Relax condition on runtime trip count unrolling loops with 1 non-latch exit that leads to a deop block.

There are cases when the deopt blocks are common exits for different loops. LoopSimplify pass splits such edges to the common deopting blocks to make sure that all exit nodes of the loop only have predecessors that are inside of the loop (See simplifyOneLoop()). This breaks the current condition for unrolling.

This patch calls getPostdominatingDeoptimizeCall() instead of getTerminatingDeoptimizeCall().

Here is previous heuristic change https://reviews.llvm.org/D35380.

Diff Detail

Event Timeline

yrouban created this revision.Jun 10 2023, 9:15 PM
Herald added a project: Restricted Project. · View Herald TranscriptJun 10 2023, 9:15 PM
yrouban requested review of this revision.Jun 10 2023, 9:15 PM
Herald added a project: Restricted Project. · View Herald TranscriptJun 10 2023, 9:15 PM
yrouban edited the summary of this revision. (Show Details)Jun 10 2023, 10:04 PM
yrouban added reviewers: reames, apilipenko.
anna added a comment.EditedJun 12 2023, 1:52 PM

If we are traversing through unique successors until we reach deopt, we're guaranteed it is a cold path. Did we get any compile time difference if we choose this heuristic versus directly using getPostdominatingDeoptimizeCall()?
When I originally had the heuristic, there wasn't any particular reason for checking immediate deopt block (except that those were the workloads we cared about).

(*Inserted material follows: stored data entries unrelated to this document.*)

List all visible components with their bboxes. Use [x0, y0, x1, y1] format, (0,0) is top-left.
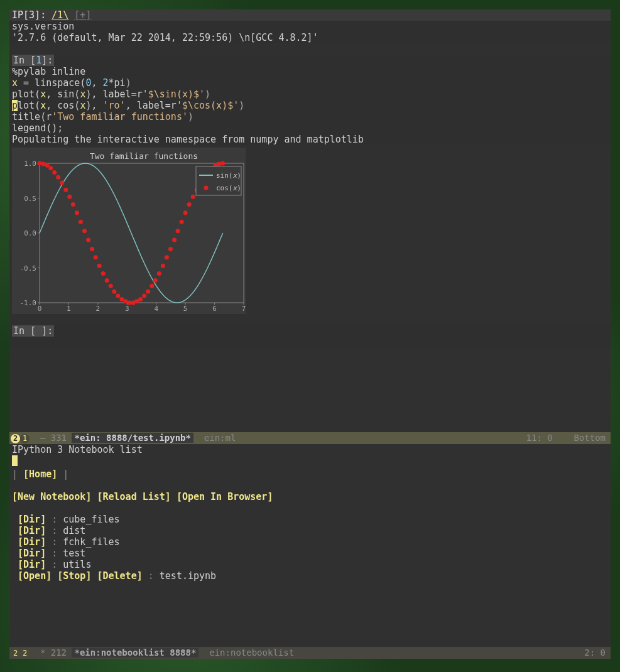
- plus-link[interactable]: [+]: [74, 9, 91, 21]
- svg-point-50: [123, 299, 128, 303]
- output-line: Populating the interactive namespace fro…: [12, 134, 608, 145]
- svg-point-67: [187, 202, 192, 207]
- sin-line: [40, 163, 223, 303]
- notebook-row: [Open] [Stop] [Delete] : test.ipynb: [12, 570, 608, 582]
- svg-point-61: [165, 255, 169, 259]
- badge-buffer: 1: [20, 434, 30, 443]
- dir-link[interactable]: [Dir]: [18, 548, 46, 559]
- home-link[interactable]: [Home]: [23, 469, 57, 480]
- code-line[interactable]: plot(x, cos(x), 'ro', label=r'$\cos(x)$'…: [12, 100, 608, 111]
- reload-list-button[interactable]: [Reload List]: [97, 491, 170, 502]
- cell-1[interactable]: In [1]: %pylab inline x = linspace(0, 2*…: [9, 55, 611, 145]
- open-browser-button[interactable]: [Open In Browser]: [177, 491, 273, 502]
- ip-label: IP[3]:: [12, 9, 46, 21]
- svg-point-57: [150, 284, 154, 288]
- dir-row: [Dir] : utils: [12, 559, 608, 570]
- chart-output: Two familiar functions -1.0-0.50.00.51.0…: [12, 148, 246, 314]
- notebook-name[interactable]: test.ipynb: [160, 570, 216, 582]
- svg-point-75: [217, 162, 221, 166]
- nblist-breadcrumb: | [Home] |: [12, 469, 608, 480]
- open-button[interactable]: [Open]: [18, 570, 52, 582]
- svg-point-51: [128, 301, 132, 305]
- svg-point-63: [172, 238, 177, 242]
- mode-line-top: 21 — 331 *ein: 8888/test.ipynb* ein:ml 1…: [9, 432, 611, 444]
- buffer-name: *ein:notebooklist 8888*: [72, 648, 199, 658]
- svg-text:0.5: 0.5: [24, 195, 36, 203]
- in-prompt: In [1]:: [12, 55, 54, 66]
- svg-point-54: [138, 297, 143, 301]
- dir-link[interactable]: [Dir]: [18, 559, 46, 570]
- svg-point-41: [90, 247, 94, 251]
- svg-point-59: [157, 271, 161, 276]
- output-line: '2.7.6 (default, Mar 22 2014, 22:59:56) …: [12, 32, 608, 43]
- chart-svg: Two familiar functions -1.0-0.50.00.51.0…: [12, 148, 246, 314]
- svg-point-39: [82, 229, 87, 233]
- svg-text:1: 1: [67, 305, 71, 313]
- cell-2[interactable]: In [ ]:: [9, 325, 611, 348]
- svg-point-30: [48, 166, 53, 170]
- code-line[interactable]: x = linspace(0, 2*pi): [12, 77, 608, 89]
- svg-point-64: [176, 229, 180, 233]
- svg-point-31: [52, 170, 57, 175]
- new-notebook-button[interactable]: [New Notebook]: [12, 491, 91, 502]
- legend-sin: sin(x): [216, 171, 241, 180]
- svg-point-35: [67, 195, 72, 199]
- cursor: p: [12, 100, 18, 111]
- cell-0-output: sys.version '2.7.6 (default, Mar 22 2014…: [9, 21, 611, 43]
- dir-name[interactable]: cube_files: [63, 514, 119, 525]
- nblist-title: IPython 3 Notebook list: [12, 444, 608, 455]
- svg-point-68: [191, 195, 195, 199]
- legend-cos: cos(x): [216, 184, 241, 192]
- svg-text:2: 2: [96, 305, 101, 313]
- svg-point-62: [168, 247, 173, 251]
- dir-row: [Dir] : dist: [12, 525, 608, 536]
- badge-buffer: 2: [20, 649, 30, 658]
- svg-point-76: [220, 161, 225, 166]
- svg-point-34: [63, 188, 68, 192]
- code-line[interactable]: title(r'Two familiar functions'): [12, 111, 608, 122]
- dir-name[interactable]: fchk_files: [63, 536, 119, 548]
- dir-name[interactable]: utils: [63, 559, 91, 570]
- svg-point-42: [94, 255, 98, 259]
- svg-text:-1.0: -1.0: [20, 299, 37, 307]
- code-line[interactable]: %pylab inline: [12, 66, 608, 77]
- delete-button[interactable]: [Delete]: [97, 570, 142, 582]
- dir-row: [Dir] : test: [12, 548, 608, 559]
- code-line[interactable]: plot(x, sin(x), label=r'$\sin(x)$'): [12, 89, 608, 100]
- notebook-panel: IP[3]: /1\ [+] sys.version '2.7.6 (defau…: [9, 9, 611, 432]
- svg-point-53: [134, 299, 139, 303]
- badge-window: 2: [11, 434, 20, 443]
- svg-text:-0.5: -0.5: [20, 264, 37, 273]
- svg-text:7: 7: [242, 305, 246, 313]
- svg-text:0.0: 0.0: [24, 229, 36, 237]
- svg-point-58: [153, 278, 158, 283]
- svg-point-36: [71, 202, 75, 207]
- in-prompt-empty: In [ ]:: [12, 325, 54, 337]
- dir-link[interactable]: [Dir]: [18, 525, 46, 536]
- svg-point-27: [38, 161, 42, 166]
- svg-point-46: [109, 284, 113, 288]
- chart-title: Two familiar functions: [90, 151, 198, 161]
- svg-point-60: [161, 264, 165, 268]
- header-line: IP[3]: /1\ [+]: [9, 9, 611, 21]
- svg-point-48: [116, 293, 120, 298]
- count-indicator[interactable]: /1\: [52, 9, 68, 21]
- svg-point-65: [180, 220, 184, 224]
- svg-text:5: 5: [183, 305, 188, 313]
- code-line[interactable]: legend();: [12, 122, 608, 134]
- dir-row: [Dir] : fchk_files: [12, 536, 608, 548]
- svg-point-38: [79, 220, 83, 224]
- dir-name[interactable]: dist: [63, 525, 85, 536]
- svg-text:3: 3: [125, 305, 129, 313]
- buffer-name: *ein: 8888/test.ipynb*: [72, 433, 193, 443]
- svg-point-49: [119, 297, 124, 301]
- stop-button[interactable]: [Stop]: [57, 570, 91, 582]
- dir-link[interactable]: [Dir]: [18, 536, 46, 548]
- dir-link[interactable]: [Dir]: [18, 514, 46, 525]
- svg-point-43: [97, 264, 102, 268]
- svg-point-79: [204, 186, 209, 190]
- badge-window: 2: [11, 649, 20, 658]
- dir-name[interactable]: test: [63, 548, 85, 559]
- mode-line-bottom: 22 * 212 *ein:notebooklist 8888* ein:not…: [9, 647, 611, 659]
- svg-point-45: [105, 278, 109, 283]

llvm/lib/Transforms/Utils/LoopUnrollRuntime.cpp
457

Nit: GetTerminatingDeoptimizeCall

yrouban updated this revision to Diff 530762.Jun 12 2023, 9:14 PM
yrouban marked an inline comment as done.

fixed a typo

If we are traversing through unique successors until we reach deopt, we're guaranteed it is a cold path. Did we get any compile time difference if we choose this heuristic versus directly using getPostdominatingDeoptimizeCall()?
When I originally had the heuristic, there wasn't any particular reason for checking immediate deopt block (except that those were the workloads we cared about).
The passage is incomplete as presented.